# How hot is it??



## Francis Cebedo (Aug 1, 2001)

In your neighborhood?

Any riding for you this weekend?

Whatcha doing to cool off?

francois


----------



## johnny99 (Apr 2, 2004)

I went riding yesterday. I was suprised to see several dozen cyclists on Portola Road at 9am. Maybe there was some organized ride going on. Today is supposed to reach 105F.


----------



## dlbcx (Aug 28, 2002)

Did a trail ride yesterday in Los Gatos for 2 hours. Today, rode up OLH then went to Kings then came back. Pretty toasty, even up on Skyline.

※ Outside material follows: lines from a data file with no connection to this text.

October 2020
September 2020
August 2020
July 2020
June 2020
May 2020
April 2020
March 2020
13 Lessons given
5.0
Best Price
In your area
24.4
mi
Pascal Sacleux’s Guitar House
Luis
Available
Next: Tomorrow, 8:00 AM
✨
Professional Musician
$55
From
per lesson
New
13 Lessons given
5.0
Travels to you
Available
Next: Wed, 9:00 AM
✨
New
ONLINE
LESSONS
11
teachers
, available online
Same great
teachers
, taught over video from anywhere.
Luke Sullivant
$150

Any breeze I felt, was like something out of a hair dryer.
A couple of teammates went to La Honda then was going climb up West Alpine.


----------



## greensabbath (Jul 23, 2006)

johnny99 said:


> I went riding yesterday. I was suprised to see several dozen cyclists on Portola Road at 9am. Maybe there was some organized ride going on. Today is supposed to reach 105F.


I was on Portola around 2-3pm yesterday (sat Jul 22) for the Bay in a Day double century (I died soon after) and it was easily above 110 degrees plus the heat radiating off the road


----------



## PseuZQ (Mar 27, 2002)

Holy smokes...not sure I'd want to do a double on a day like today. Were there a lot of DNFs that you know of?


----------



## greensabbath (Jul 23, 2006)

PseuZQ said:


> Holy smokes...not sure I'd want to do a double on a day like today. Were there a lot of DNFs that you know of?

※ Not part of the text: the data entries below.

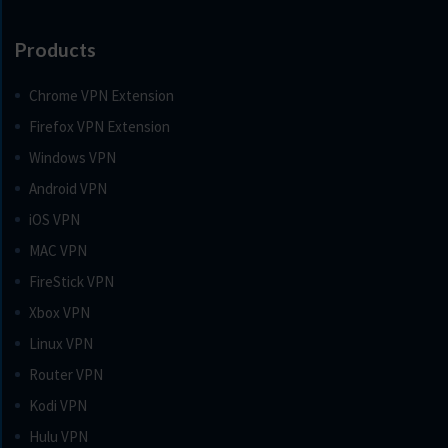
Products
Chrome VPN Extension
Firefox VPN Extension
Windows VPN
Android VPN
iOS VPN
MAC VPN
FireStick VPN
Xbox VPN
Linux VPN
Router VPN
Kodi VPN
Hulu VPN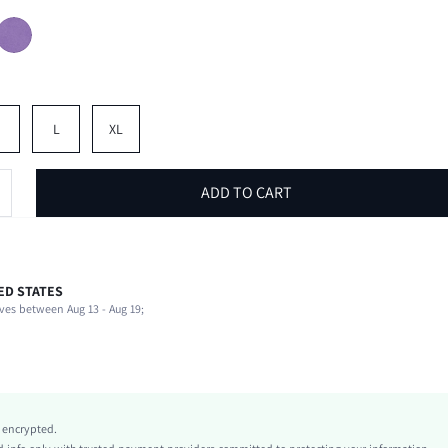
M
L
XL
ADD TO CART
ED STATES
93% Polyester, 7% Elastane
ves between Aug 13 - Aug 19;
Halter
Daily
Medium Stretch
Green
Polyester
y encrypted.
Asymmetrical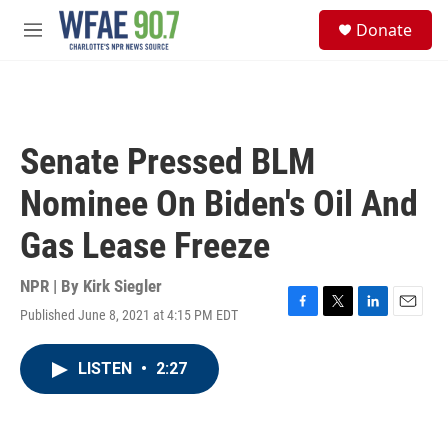
Skip to main content
S
Donate
e
M
a
e
r
n
c
u
h
u
Senate Pressed BLM
e
r
Nominee On Biden's Oil And
y
Gas Lease Freeze
NPR | By
Kirk Siegler
Published June 8, 2021 at 4:15 PM EDT
F
T
L
E
a
w
i
m
c
i
n
a
LISTEN
•
2:27
e
t
k
i
b
t
e
l
o
e
d
o
r
I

Yeah, 20 out of 50 were DNF by the time i left and there was still 70 miles to go, albeit in slightly cooler weather (103 in the shade)


----------



## snapdragen (Jan 28, 2004)

104 on my porch in Willow Glen. I did not set foot outside; no riding for me, I'm susceptible to heat exhaustion. Stayed in with the air conditioner.

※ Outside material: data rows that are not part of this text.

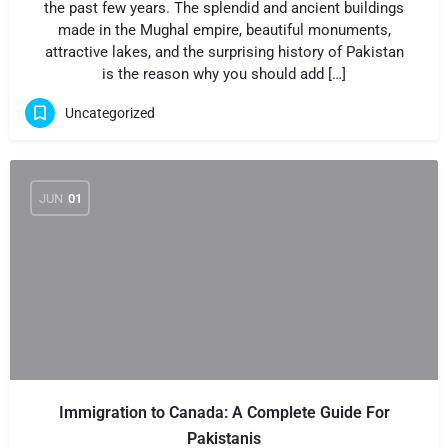
the past few years. The splendid and ancient buildings
made in the Mughal empire, beautiful monuments,
attractive lakes, and the surprising history of Pakistan
is the reason why you should add […]
Uncategorized
JUN
01
Immigration to Canada: A Complete Guide For
Pakistanis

someone please blow out the sun?


----------



## greensabbath (Jul 23, 2006)

i just checked accuweather and its supposed to be getting cooler at least in my area, (east bay) which is good since i can't wake up early enough to get a good ride in while avoiding heat stroke


----------



## bustamove (Aug 12, 2004)

Early morning road ride on Saturday in/around Los Altos before the heat really cranked up. I damn near melted while doing some volunteer work at the Santa Clara County Fairgrounds in SJ. Even in the shade I was sweating bullets all day long.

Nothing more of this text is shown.